─── Material to process ───
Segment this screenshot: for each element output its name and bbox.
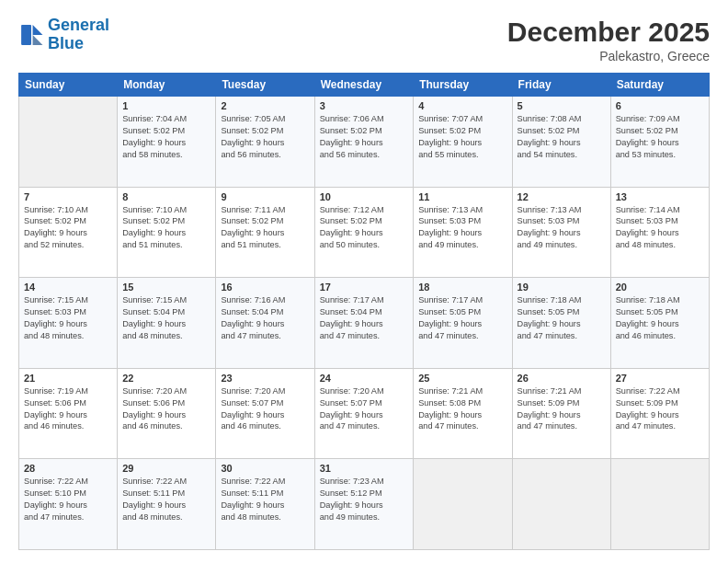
day-number: 8 — [122, 191, 210, 202]
calendar-cell: 14Sunrise: 7:15 AM Sunset: 5:03 PM Dayli… — [19, 278, 118, 369]
calendar-table: Sunday Monday Tuesday Wednesday Thursday… — [18, 73, 710, 550]
day-number: 31 — [320, 463, 409, 474]
calendar-cell: 10Sunrise: 7:12 AM Sunset: 5:02 PM Dayli… — [314, 187, 414, 278]
day-info: Sunrise: 7:08 AM Sunset: 5:02 PM Dayligh… — [518, 113, 606, 161]
day-info: Sunrise: 7:12 AM Sunset: 5:02 PM Dayligh… — [320, 204, 409, 252]
day-info: Sunrise: 7:15 AM Sunset: 5:03 PM Dayligh… — [24, 294, 112, 342]
day-number: 17 — [320, 282, 409, 293]
day-info: Sunrise: 7:14 AM Sunset: 5:03 PM Dayligh… — [616, 204, 704, 252]
calendar-cell — [414, 459, 512, 550]
day-number: 7 — [24, 191, 112, 202]
calendar-cell — [19, 97, 118, 188]
day-info: Sunrise: 7:18 AM Sunset: 5:05 PM Dayligh… — [518, 294, 606, 342]
calendar-week-3: 21Sunrise: 7:19 AM Sunset: 5:06 PM Dayli… — [19, 368, 710, 459]
day-info: Sunrise: 7:06 AM Sunset: 5:02 PM Dayligh… — [320, 113, 409, 161]
main-title: December 2025 — [507, 17, 710, 47]
day-info: Sunrise: 7:19 AM Sunset: 5:06 PM Dayligh… — [24, 385, 112, 433]
day-number: 16 — [221, 282, 309, 293]
day-info: Sunrise: 7:22 AM Sunset: 5:10 PM Dayligh… — [24, 476, 112, 523]
col-friday: Friday — [512, 74, 610, 97]
day-number: 24 — [320, 373, 409, 384]
calendar-body: 1Sunrise: 7:04 AM Sunset: 5:02 PM Daylig… — [19, 97, 710, 550]
calendar-header-row: Sunday Monday Tuesday Wednesday Thursday… — [19, 74, 710, 97]
day-info: Sunrise: 7:04 AM Sunset: 5:02 PM Dayligh… — [122, 113, 210, 161]
calendar-cell: 20Sunrise: 7:18 AM Sunset: 5:05 PM Dayli… — [610, 278, 709, 369]
day-info: Sunrise: 7:11 AM Sunset: 5:02 PM Dayligh… — [221, 204, 309, 252]
day-number: 30 — [221, 463, 309, 474]
day-info: Sunrise: 7:22 AM Sunset: 5:11 PM Dayligh… — [122, 476, 210, 523]
day-number: 4 — [418, 100, 506, 111]
page: General Blue December 2025 Palekastro, G… — [0, 0, 728, 563]
col-tuesday: Tuesday — [216, 74, 314, 97]
logo-icon — [18, 22, 44, 48]
day-number: 23 — [221, 373, 309, 384]
day-number: 26 — [518, 373, 606, 384]
calendar-cell: 19Sunrise: 7:18 AM Sunset: 5:05 PM Dayli… — [512, 278, 610, 369]
day-info: Sunrise: 7:13 AM Sunset: 5:03 PM Dayligh… — [418, 204, 506, 252]
day-number: 6 — [616, 100, 704, 111]
day-info: Sunrise: 7:23 AM Sunset: 5:12 PM Dayligh… — [320, 476, 409, 523]
svg-rect-2 — [21, 25, 31, 45]
day-info: Sunrise: 7:22 AM Sunset: 5:11 PM Dayligh… — [221, 476, 309, 523]
svg-marker-0 — [33, 25, 43, 35]
calendar-cell: 30Sunrise: 7:22 AM Sunset: 5:11 PM Dayli… — [216, 459, 314, 550]
calendar-cell: 3Sunrise: 7:06 AM Sunset: 5:02 PM Daylig… — [314, 97, 414, 188]
day-number: 21 — [24, 373, 112, 384]
calendar-week-0: 1Sunrise: 7:04 AM Sunset: 5:02 PM Daylig… — [19, 97, 710, 188]
logo-line1: General — [48, 16, 109, 34]
logo-text: General Blue — [48, 17, 109, 53]
day-info: Sunrise: 7:21 AM Sunset: 5:08 PM Dayligh… — [418, 385, 506, 433]
day-number: 14 — [24, 282, 112, 293]
day-info: Sunrise: 7:15 AM Sunset: 5:04 PM Dayligh… — [122, 294, 210, 342]
day-number: 20 — [616, 282, 704, 293]
day-info: Sunrise: 7:21 AM Sunset: 5:09 PM Dayligh… — [518, 385, 606, 433]
calendar-cell: 22Sunrise: 7:20 AM Sunset: 5:06 PM Dayli… — [118, 368, 216, 459]
day-info: Sunrise: 7:05 AM Sunset: 5:02 PM Dayligh… — [221, 113, 309, 161]
calendar-cell: 15Sunrise: 7:15 AM Sunset: 5:04 PM Dayli… — [118, 278, 216, 369]
calendar-header: Sunday Monday Tuesday Wednesday Thursday… — [19, 74, 710, 97]
calendar-cell: 31Sunrise: 7:23 AM Sunset: 5:12 PM Dayli… — [314, 459, 414, 550]
calendar-cell: 6Sunrise: 7:09 AM Sunset: 5:02 PM Daylig… — [610, 97, 709, 188]
day-number: 18 — [418, 282, 506, 293]
subtitle: Palekastro, Greece — [507, 49, 710, 63]
calendar-cell: 12Sunrise: 7:13 AM Sunset: 5:03 PM Dayli… — [512, 187, 610, 278]
title-block: December 2025 Palekastro, Greece — [507, 17, 710, 63]
calendar-cell — [512, 459, 610, 550]
calendar-cell: 7Sunrise: 7:10 AM Sunset: 5:02 PM Daylig… — [19, 187, 118, 278]
day-number: 9 — [221, 191, 309, 202]
day-info: Sunrise: 7:20 AM Sunset: 5:07 PM Dayligh… — [320, 385, 409, 433]
day-info: Sunrise: 7:09 AM Sunset: 5:02 PM Dayligh… — [616, 113, 704, 161]
header: General Blue December 2025 Palekastro, G… — [18, 17, 710, 63]
day-number: 10 — [320, 191, 409, 202]
col-sunday: Sunday — [19, 74, 118, 97]
day-number: 27 — [616, 373, 704, 384]
logo: General Blue — [18, 17, 109, 53]
day-number: 19 — [518, 282, 606, 293]
calendar-cell: 23Sunrise: 7:20 AM Sunset: 5:07 PM Dayli… — [216, 368, 314, 459]
col-thursday: Thursday — [414, 74, 512, 97]
calendar-cell: 8Sunrise: 7:10 AM Sunset: 5:02 PM Daylig… — [118, 187, 216, 278]
logo-line2: Blue — [48, 34, 84, 52]
calendar-cell: 4Sunrise: 7:07 AM Sunset: 5:02 PM Daylig… — [414, 97, 512, 188]
day-info: Sunrise: 7:18 AM Sunset: 5:05 PM Dayligh… — [616, 294, 704, 342]
calendar-cell: 2Sunrise: 7:05 AM Sunset: 5:02 PM Daylig… — [216, 97, 314, 188]
day-info: Sunrise: 7:16 AM Sunset: 5:04 PM Dayligh… — [221, 294, 309, 342]
day-info: Sunrise: 7:22 AM Sunset: 5:09 PM Dayligh… — [616, 385, 704, 433]
calendar-cell: 16Sunrise: 7:16 AM Sunset: 5:04 PM Dayli… — [216, 278, 314, 369]
calendar-cell: 1Sunrise: 7:04 AM Sunset: 5:02 PM Daylig… — [118, 97, 216, 188]
calendar-cell: 5Sunrise: 7:08 AM Sunset: 5:02 PM Daylig… — [512, 97, 610, 188]
calendar-week-4: 28Sunrise: 7:22 AM Sunset: 5:10 PM Dayli… — [19, 459, 710, 550]
col-monday: Monday — [118, 74, 216, 97]
calendar-cell: 21Sunrise: 7:19 AM Sunset: 5:06 PM Dayli… — [19, 368, 118, 459]
day-number: 12 — [518, 191, 606, 202]
calendar-cell: 24Sunrise: 7:20 AM Sunset: 5:07 PM Dayli… — [314, 368, 414, 459]
day-number: 2 — [221, 100, 309, 111]
calendar-cell: 26Sunrise: 7:21 AM Sunset: 5:09 PM Dayli… — [512, 368, 610, 459]
col-saturday: Saturday — [610, 74, 709, 97]
svg-marker-1 — [33, 35, 43, 45]
calendar-week-1: 7Sunrise: 7:10 AM Sunset: 5:02 PM Daylig… — [19, 187, 710, 278]
calendar-cell: 9Sunrise: 7:11 AM Sunset: 5:02 PM Daylig… — [216, 187, 314, 278]
day-number: 22 — [122, 373, 210, 384]
calendar-cell: 25Sunrise: 7:21 AM Sunset: 5:08 PM Dayli… — [414, 368, 512, 459]
day-info: Sunrise: 7:10 AM Sunset: 5:02 PM Dayligh… — [122, 204, 210, 252]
───
How many lines in the data above contain the string "Blue"? Reply with only the number.

5